In 1992, the Copa CONMEBOL was an international football tournament created for South American clubs that did not qualify for the Copa Libertadores and Supercopa Sudamericana. This tournament was discontinued in 1999 and replaced by the Copa Merconorte and Copa Mercosur. These tournaments started in 1998 but were discontinued in 2001. A Pan-American club cup competition was intended, under the name of Copa Pan-Americana, but instead, the Copa Sudamericana was introduced in 2002 as a single-elimination tournament with the reigning Copa Mercosur champion, San Lorenzo.
In 2003, the Japanese automobile manufacturer Nissan Motors started sponsoring the tournament. Thus, the competition has since been officially called Copa Nissan Sudamericana, much in the style of the Copa Libertadores branding as Copa Toyota Libertadores at the time. Also, Brazilian teams participated for the first time.
The 2003 tournament was won by Cienciano. Boca Juniors won the trophy consecutively in 2004 and 2005 defeating Bolívar and UNAM, respectively. Pachuca won the 2006 Copa Sudamericana defeating Colo-Colo.
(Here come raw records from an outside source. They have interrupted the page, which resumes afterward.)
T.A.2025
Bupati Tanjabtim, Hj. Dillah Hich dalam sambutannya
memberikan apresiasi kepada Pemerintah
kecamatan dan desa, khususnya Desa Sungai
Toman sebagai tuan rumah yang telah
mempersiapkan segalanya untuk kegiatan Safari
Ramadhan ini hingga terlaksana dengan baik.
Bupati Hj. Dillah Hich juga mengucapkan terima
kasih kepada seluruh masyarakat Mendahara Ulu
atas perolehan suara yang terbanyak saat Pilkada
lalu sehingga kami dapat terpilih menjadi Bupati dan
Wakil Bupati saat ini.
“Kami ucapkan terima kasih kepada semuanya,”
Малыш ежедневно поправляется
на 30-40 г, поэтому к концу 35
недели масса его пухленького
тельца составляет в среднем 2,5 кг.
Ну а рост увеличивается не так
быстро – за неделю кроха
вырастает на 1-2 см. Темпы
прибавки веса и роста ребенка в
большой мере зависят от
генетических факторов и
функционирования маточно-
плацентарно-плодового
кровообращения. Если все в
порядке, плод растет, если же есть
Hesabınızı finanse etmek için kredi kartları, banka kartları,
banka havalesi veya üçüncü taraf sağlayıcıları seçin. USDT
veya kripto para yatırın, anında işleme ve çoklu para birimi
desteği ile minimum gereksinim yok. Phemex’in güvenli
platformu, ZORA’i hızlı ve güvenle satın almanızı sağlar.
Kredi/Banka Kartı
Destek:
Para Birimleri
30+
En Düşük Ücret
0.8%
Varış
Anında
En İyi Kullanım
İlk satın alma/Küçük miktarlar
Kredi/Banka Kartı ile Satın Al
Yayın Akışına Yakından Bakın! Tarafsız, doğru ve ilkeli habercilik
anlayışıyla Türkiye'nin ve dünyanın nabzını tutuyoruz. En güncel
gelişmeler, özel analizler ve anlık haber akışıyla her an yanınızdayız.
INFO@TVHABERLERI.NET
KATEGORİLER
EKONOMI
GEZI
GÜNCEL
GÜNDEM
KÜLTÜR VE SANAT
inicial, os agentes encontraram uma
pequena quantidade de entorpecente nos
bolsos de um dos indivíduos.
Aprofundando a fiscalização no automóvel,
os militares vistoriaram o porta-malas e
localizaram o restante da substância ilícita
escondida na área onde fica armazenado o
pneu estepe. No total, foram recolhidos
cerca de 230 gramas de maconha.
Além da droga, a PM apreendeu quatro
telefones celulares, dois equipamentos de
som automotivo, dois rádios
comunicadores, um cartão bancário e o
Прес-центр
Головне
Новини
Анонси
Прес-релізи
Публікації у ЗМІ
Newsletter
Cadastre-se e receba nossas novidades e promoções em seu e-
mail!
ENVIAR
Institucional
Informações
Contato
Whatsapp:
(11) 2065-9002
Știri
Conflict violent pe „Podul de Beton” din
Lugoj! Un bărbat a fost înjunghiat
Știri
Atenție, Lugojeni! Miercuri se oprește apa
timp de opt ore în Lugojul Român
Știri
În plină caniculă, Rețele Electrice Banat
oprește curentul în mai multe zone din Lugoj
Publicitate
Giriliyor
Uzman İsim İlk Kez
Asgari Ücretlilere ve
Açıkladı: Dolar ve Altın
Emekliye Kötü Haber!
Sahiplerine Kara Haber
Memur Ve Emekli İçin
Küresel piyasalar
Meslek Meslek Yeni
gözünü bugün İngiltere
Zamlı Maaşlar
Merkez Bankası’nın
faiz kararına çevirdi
Their compatriots, América, tried to emulate their success but lost the 2007 final as Arsenal won the title.
Having already won the Copa Libertadores and Recopa Sudamericana, Internacional, with goals from Alex and Nilmar, became the first Brazilian team to win the cup, after an unbeaten campaign that includes eliminating their archrivals Grêmio, defeating Boca Juniors at the Bombonera, and then defeating Estudiantes in the final.
|This section does not cite any references or sources. (March 2014)|
As of 2012, most teams qualify to the Copa Sudamericana by virtue of their performance on half-year tournaments called the Apertura and Clausura tournaments, by finishing among the top teams in their championship, or by being the best teams from previous season that did not qualify for the Copa Libertadores. The countries that use this format are Argentina, Bolivia, Chile, Colombia, Paraguay and Venezuela. Chile and Ecuador have developed new formats for qualification to the Copa Libertadores involving several stages. Brazil is the only South American league to use a European league format instead of the Apertura and Clausura format. Peru allocates its entries similar to Brazil. Venezuela uses a second tournament to determine who qualifies to the Copa Sudamericana.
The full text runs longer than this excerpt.